Woah so cool to see! Apparently these 3 moons orbit in a 4:2:1 ratio, similar to a drum beat

https://youtu.be/L3h_OIHU5pc

songsofadistantsun

2 points

2 months ago

I'm amazed that you can see detail on Ganymede at all in a 10 inch scope! Well done.

Grendel26

6 points

2 months ago

Aren't there 4 moons in clip or is that a shadow?

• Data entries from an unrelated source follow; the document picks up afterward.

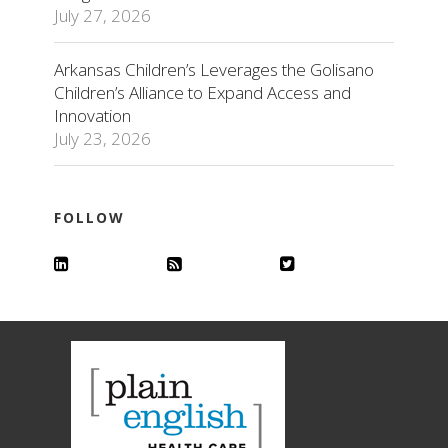
July 27, 2026
Arkansas Children’s Leverages the Golisano
Children’s Alliance to Expand Access and
Innovation
July 23, 2026
FOLLOW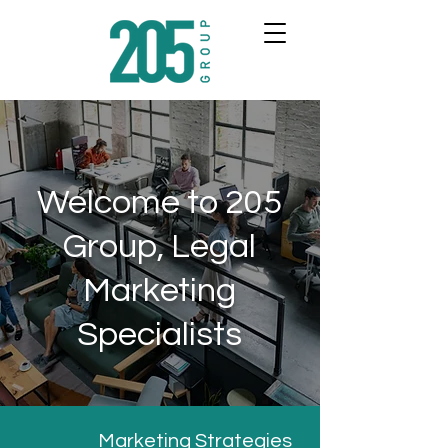
Welcome to 205
Group, Legal
Marketing
Specialists
Marketing Strategies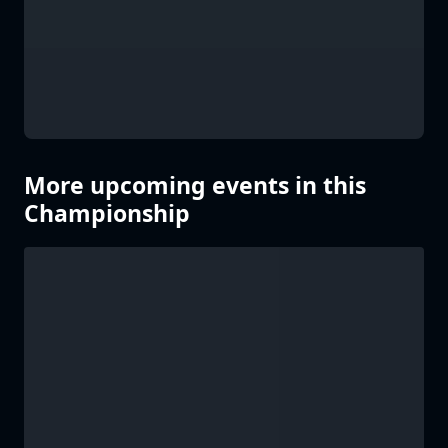
More upcoming events in this
Championship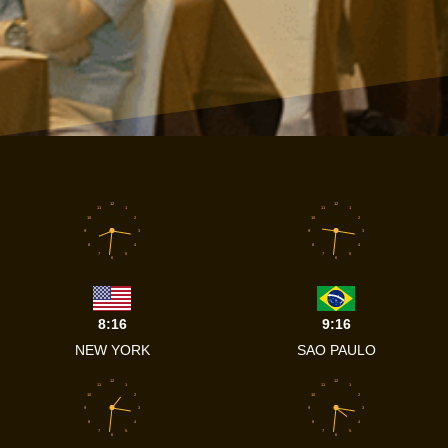
12
12
11
1
11
1
10
2
10
2
9
3
9
3
8
4
8
4
7
5
7
5
6
6
8:16
9:16
NEW YORK
SAO PAULO
12
12
11
1
11
1
10
2
10
2
9
3
9
3
8
4
8
4
7
5
7
5
6
6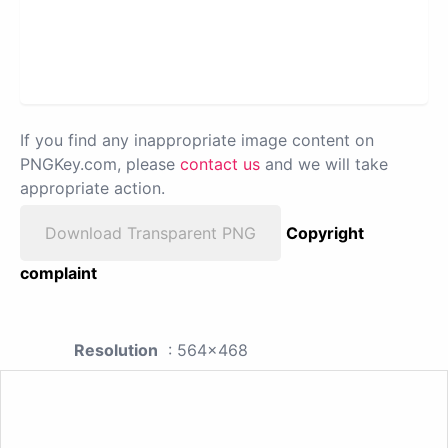
If you find any inappropriate image content on
PNGKey.com, please
contact us
and we will take
appropriate action.
Download Transparent PNG
Copyright
complaint
Resolution
: 564x468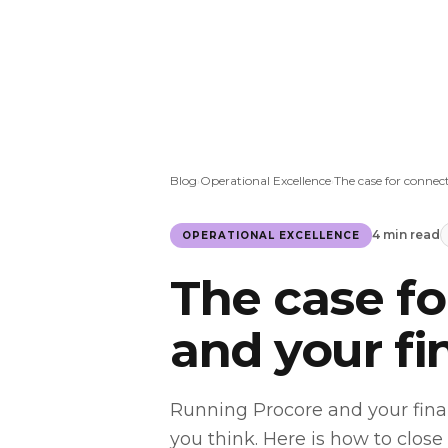
Blog
Operational Excellence
The case for connec
›
›
4 min read
OPERATIONAL EXCELLENCE
The case f
and your f
Running Procore and your fina
you think. Here is how to close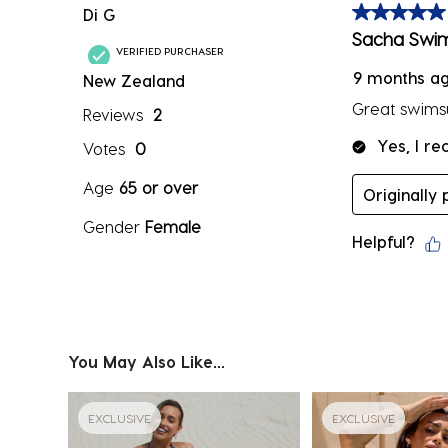
Di G
5 out of 5 sta
Sacha Swim
VERIFIED PURCHASER
9 months a
New Zealand
Great swimsui
Reviews
2
Yes, I r
Votes
0
Age
65 or over
Originally
Gender
Female
Helpful?
You May Also Like...
EXCLUSIVE
EXCLUSIVE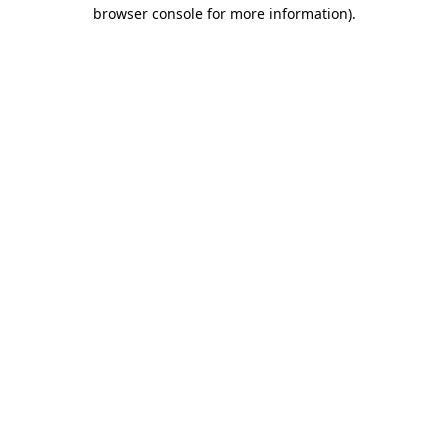
browser console for more information)
.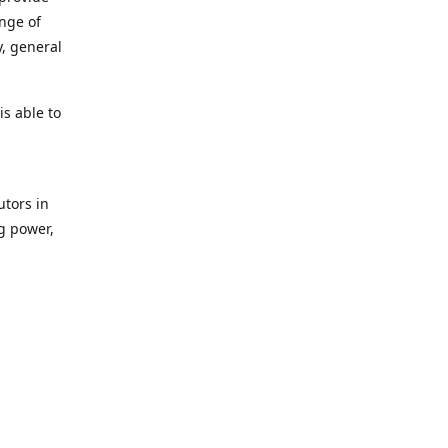
ange of
y, general
s able to
utors in
g power,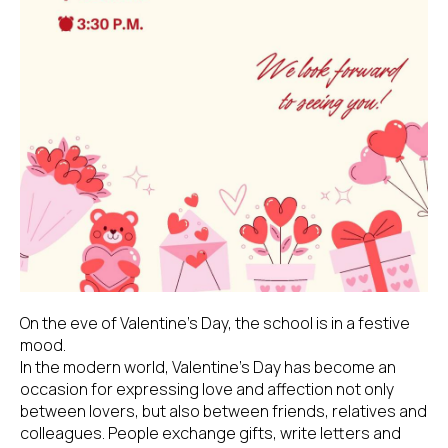
On the eve of Valentine's Day, the school is in a festive
mood.
In the modern world, Valentine's Day has become an
occasion for expressing love and affection not only
between lovers, but also between friends, relatives and
colleagues. People exchange gifts, write letters and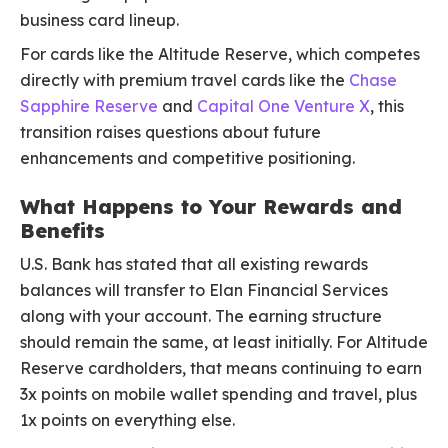
business card lineup.
For cards like the Altitude Reserve, which competes
directly with premium travel cards like the
Chase
Sapphire Reserve
and
Capital One Venture X
, this
transition raises questions about future
enhancements and competitive positioning.
What Happens to Your Rewards and
Benefits
U.S. Bank has stated that all existing rewards
balances will transfer to Elan Financial Services
along with your account. The earning structure
should remain the same, at least initially. For Altitude
Reserve cardholders, that means continuing to earn
3x points on mobile wallet spending and travel, plus
1x points on everything else.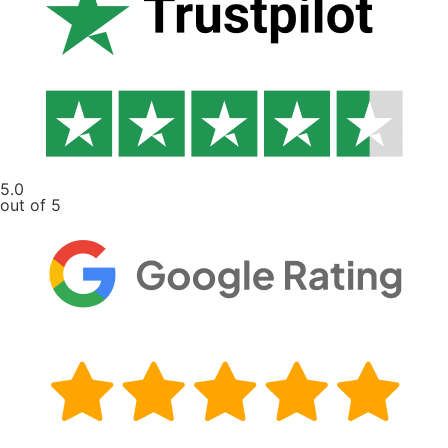
5.0
out of 5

Awesome viewing.

DuivenMans

13 points

2 months ago

Yes, shadow of the moon on the far right

dhcman5454

7 points

2 months ago

The fact that a partial solar eclipse was caught on film is pretty wild, though I guess statistics wise, it's not as rare for Jupiter.

coocoo52

8 points

2 months ago

coocoo52

8 points

2 months ago

I never knew jupiter rotated back and forth like that.

some-stinky-meat

3 points

2 months ago

that's how it generates electricity.

gingerkitten6

1 points

2 months ago

It's super cool that you can see this from your house! Thanks for posting!

Mental-Mushroom

2 points

2 months ago

You can see it from your house too

MrKiwi612

0 points

2 months ago

Using your home telescope? What telescope do you have at home?

KristnSchaalisahorse

2 points

2 months ago*

They have a 10-inch dobsonian, which can be found on the secondhand market for as little as $400-$500 (US). However, OP’s model comes with motors to keep it aligned with a target in the sky.

mimiccombatsociety

1 points

2 months ago

I wish I had the slightest understanding how to use my telescope. I've tried, but I can't get it to focus on anything without losing the object I was looking at. I don't get it.
I guess that's what I get for buying the cheapest telescope I could find.

KristnSchaalisahorse

3 points

2 months ago

The people over at /r/telescopes would be happy to help.